Lastly, limits pertain to with incoming requests only - any outgoing ones, from Zato to external resources - are not covered by it.

Per-IP restrictions

The architecture is made even more versatile thanks to the fact that for each object - endpoint, user or service - different limits can be configured depending on the caller's IP address.

This adds yet another dimension and allows to express ideas commonly witnessed in API-based projects, such as:

  • External applications, depending on their IP addresses, can have their own limits
  • Internal users, e.g. employees of the company using VPN, may have hire limits if their addresses are in the 172.x.x.x range
  • For performance testing purposes, access to Zato from a few selected hosts may have no limits at all

IP-based limits work hand in hand are an integral part of the mechanism - they do not rule out per-endpoit, user or service limits. In fact, for each such object, multiple IP-using limits can be set independently, thus allowing for highest degree of flexibility.

Exact or approximate

Rate limits come in two types:

  • Exact
  • Approximate

Exact rate limits are just that, exact - they en that a limit is not exceeded at all, not even by a single request.

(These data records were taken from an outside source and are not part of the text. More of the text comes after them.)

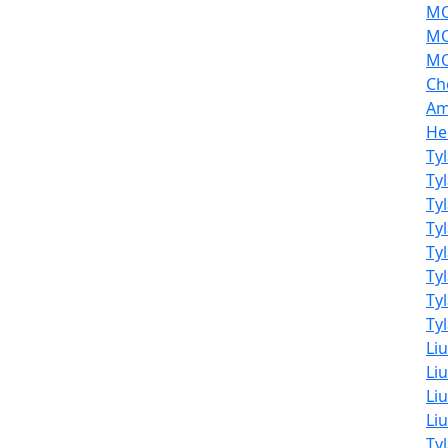
MO
MO
MO
Ch
Am
He
Ty
Ty
Ty
Ty
Ty
Ty
Ty
Tyl
Li
Liu
Liu
Li
Ty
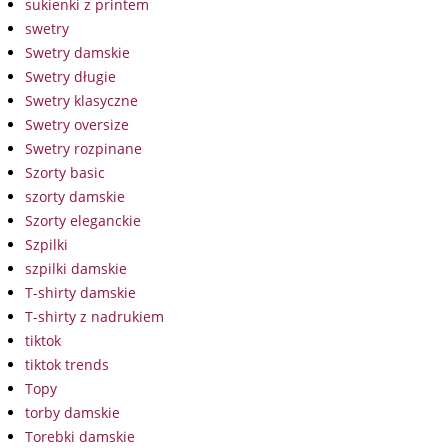
sukienki z printem
swetry
Swetry damskie
Swetry długie
Swetry klasyczne
Swetry oversize
Swetry rozpinane
Szorty basic
szorty damskie
Szorty eleganckie
Szpilki
szpilki damskie
T-shirty damskie
T-shirty z nadrukiem
tiktok
tiktok trends
Topy
torby damskie
Torebki damskie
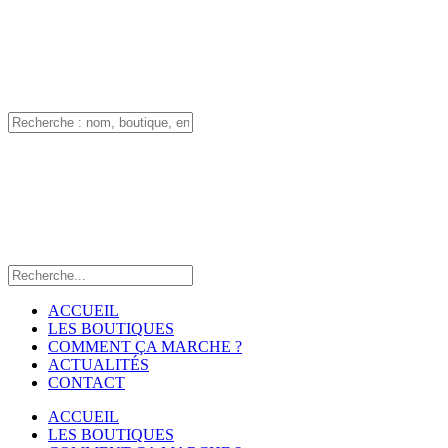
ACCUEIL
LES BOUTIQUES
COMMENT ÇA MARCHE ?
ACTUALITÉS
CONTACT
ACCUEIL
LES BOUTIQUES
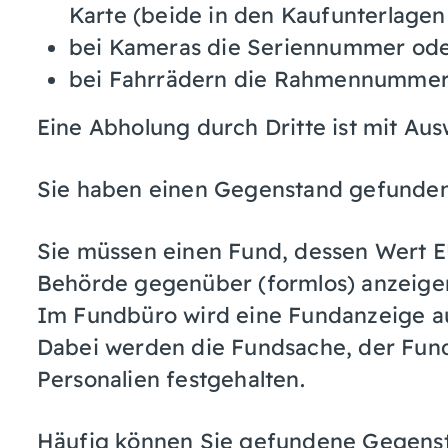
Karte (beide in den Kaufunterlagen
bei Kameras die Seriennummer od
bei Fahrrädern die Rahmennummer
Eine Abholung durch Dritte ist mit Au
Sie haben einen Gegenstand gefunden
Sie müssen einen Fund, dessen Wert E
Behörde gegenüber (formlos) anzeige
Im Fundbüro wird eine Fundanzeige 
Dabei werden die Fundsache, der Fund
Personalien festgehalten.
Häufig können Sie gefundene Gegens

Approximate limits may let a very small number of requests to exceed the limit with the benefit being that approximate limits are faster to check than exact ones.

When to use which type depends on a particular project:

  • In some projects, it does not really matter if callers have a limit of 1,000 requests/minute or 1,005 requests/minute because the difference is too tiny to make a business impact. Approximate limits work best in this case.

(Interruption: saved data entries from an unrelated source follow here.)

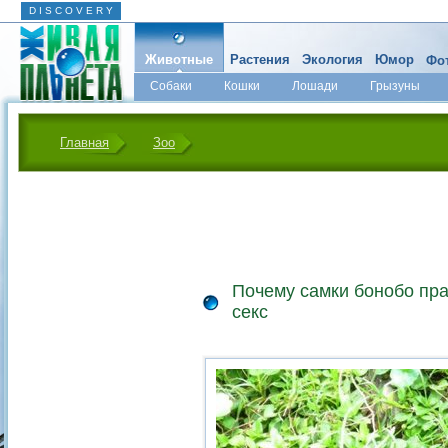
D I S C O V E R Y
Животные
Растения
Экология
Юмор
Фот
Собаки
Кошки
Лошади
Грызуны
Микромир
Главная
Зоо
Почему самки бонобо пр
секс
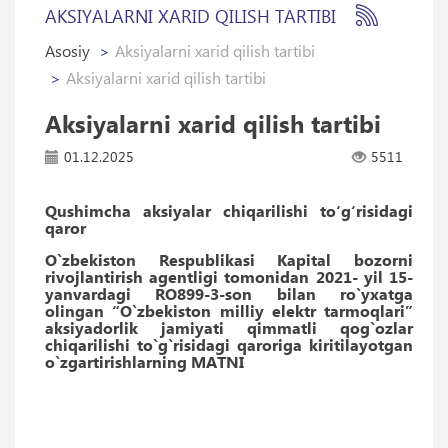
AKSIYALARNI XARID QILISH TARTIBI
Asosiy
Aksiyalarni xarid qilish tartibi
Aksiyalarni xarid qilish tartibi
Aksiyalarni xarid qilish tartibi
01.12.2025
5511
Qushimcha aksiyalar chiqarilishi to‘g‘risidagi
qaror
O`zbekiston Respublikasi Kapital bozorni
rivojlantirish agentligi tomonidan 2021- yil 15-
yanvardagi RO899-3-son bilan ro`yxatga
olingan “O`zbekiston milliy elektr tarmoqlari”
aksiyadorlik jamiyati qimmatli qog`ozlar
chiqarilishi to`g`risidagi qaroriga kiritilayotgan
o`zgartirishlarning MATNI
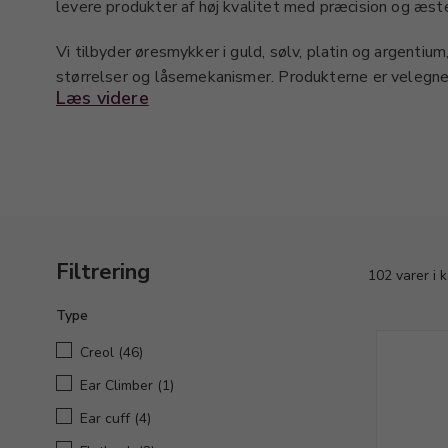
levere produkter af høj kvalitet med præcision og æstet
Vi tilbyder øresmykker i guld, sølv, platin og argentium
størrelser og låsemekanismer. Produkterne er velegned
Læs videre
som en del af videre bearbejdning i værkstedet.
Sortimentet giver dig mulighed for at vælge klassiske
kan tilbyde dine kunder et varieret udvalg af øresmyk
professionelt finish.
Filtrering
102 varer i 
Type
Creol
(46)
Ear Climber
(1)
Ear cuff
(4)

  • In other projects, there may be requirements that the limit never be exceeded no matter the circumstances. Use exact limits here.

Python code and web-admin

Alright, let's check how to define the limits in the Zato Dashboard. We will use the sample service below:

# -*- coding: utf-8 -*-

# Zato
from zato.server.service import Service

class Sample(Service):
    name = 'api.sample'

    def handle(self):

        # Return a simple string on response
        self.response.payload = 'Hello there!\n'

Now, in web-admin, we will configure limits - separately for the service, a new and a new REST API channel (endpoint).

Points of interest:

  • Configuration for each type of object is independent - within the same invocation some limits may be exact, some may be approximate
  • There can be multiple configuration entries for each object
  • A unit of time is "m", "h" or "d", depending on whether the limit is per minute, hour or day, respectively
  • All limits within the same configuration are checked in the order of their definition which is why the most generic ones should be listed first

Testing it out

Now, all is left is to invoke the service from curl.

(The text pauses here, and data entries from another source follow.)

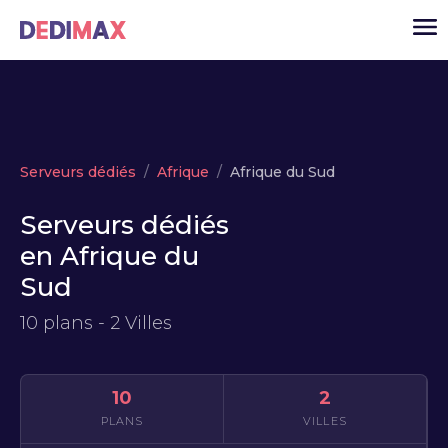
Cloud serveur
Serveurs dédiés
Afrique
Afrique du Sud
VPS
Serveurs dédiés
Serveurs dédiés
en Afrique du
Solutions
▾
Sud
API
10 plans - 2 Villes
Actualité
USD
▾
MON ESPACE
10
2
PLANS
VILLES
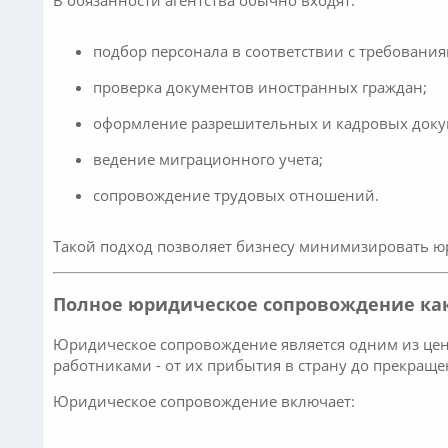
В обязанности агентства обычно входят:
подбор персонала в соответствии с требования
проверка документов иностранных граждан;
оформление разрешительных и кадровых доку
ведение миграционного учета;
сопровождение трудовых отношений.
Такой подход позволяет бизнесу минимизировать ю
Полное юридическое сопровождение ка
Юридическое сопровождение является одним из цен
работниками - от их прибытия в страну до прекращ
Юридическое сопровождение включает:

As long as limits are not reached, a business response is returned:

$ curl http://my.user:password@localhost:11223/api/sample
Hello there!

But if a limit is reached, the caller receives an error message with the 429 HTTP status.

$ curl -v http://my.user:password@localhost:11223/api/sample
*   Trying


< HTTP/1.1 429 Too Many Requests
< Server: Zato
< X-Zato-CID: b8053d68612d626d338b02


 "details":"Error 429 Too Many Requests"}}

Note that the caller never knows what the limit was - that information is saved in Zato server logs along with other details so that API authors can correlate what callers get with the very rate limiting definition that prevented them from accessing the service.

zato.common.rate_limiting.common.RateLimitReached: Max. rate limit of 100/m reached;
from:``, network:`*`; last_from:`;
last_cid:`5f4f1ef65490a23e5c37eda1`; (cid:b8053d68612d626d338b02)

And this is it - we have created a new API rate limiting definition in Zato and tested it out successfully!